The PSLF program underwent significant changes in October 2021, with the implementation of a temporary limited PSLF waiver. This waiver allowed borrowers to receive credit for past payments that previously wouldn’t have qualified, such as payments made on non-standard repayment plans.The waiver period ended October 31, 2022. Current PSLF rules require certification of employment annually.
Example: The Department of Education reported that, as of January 15, 2026, over $62 billion in loan forgiveness has been approved for over 790,000 borrowers through PSLF and the temporary waiver. The PSLF Help Tool (https://pslf.aid.gov/) assists borrowers in determining their eligibility.

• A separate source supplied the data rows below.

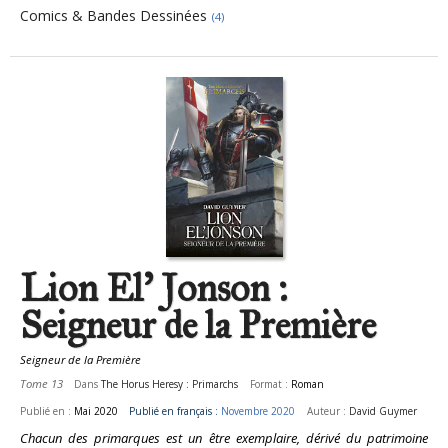
Comics & Bandes Dessinées
(4)
Pages
Lion El' Jonson :
Seigneur de la Première
Seigneur de la Première
Tome 13
Dans
The Horus Heresy : Primarchs
Format :
Roman
Publié en :
Mai 2020
Publié en français :
Novembre 2020
Auteur :
David Guymer
Chacun des primarques est un être exemplaire, dérivé du patrimoine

Borrower Defense to Repayment
borrower Defense to repayment allows borrowers to seek forgiveness of their federal student loans if their school engaged in certain misconduct, such as making false or misleading statements about the school’s services or financial value.
The Department of Education has been working to address a backlog of Borrower Defense claims filed by borrowers who attended institutions that were found to have engaged in misconduct, particularly for-profit colleges. The Biden-Harris administration has prioritized resolving these claims and providing relief to eligible borrowers.
Evidence: In june 2023, the Department of Education announced $5.8 billion in loan forgiveness for over 300,000 borrowers who had filed Borrower Defense claims related to deceptive practices at specific institutions, including ITT Technical Institutes and Corinthian colleges. The Department continues to process claims and issue decisions.
Closed School Discharge
Closed School Discharge provides loan forgiveness to borrowers who attended a school that closed while they were enrolled or shortly after they withdrew. The Department of Education automatically processes discharges for eligible borrowers when a school closure is reported.
Recent changes to the regulations governing Closed School Discharge, finalized in July 2024, aim to streamline the process and provide more equitable relief to borrowers. These changes include automatic discharges for borrowers who attended schools that closed within a certain timeframe and expanded eligibility criteria.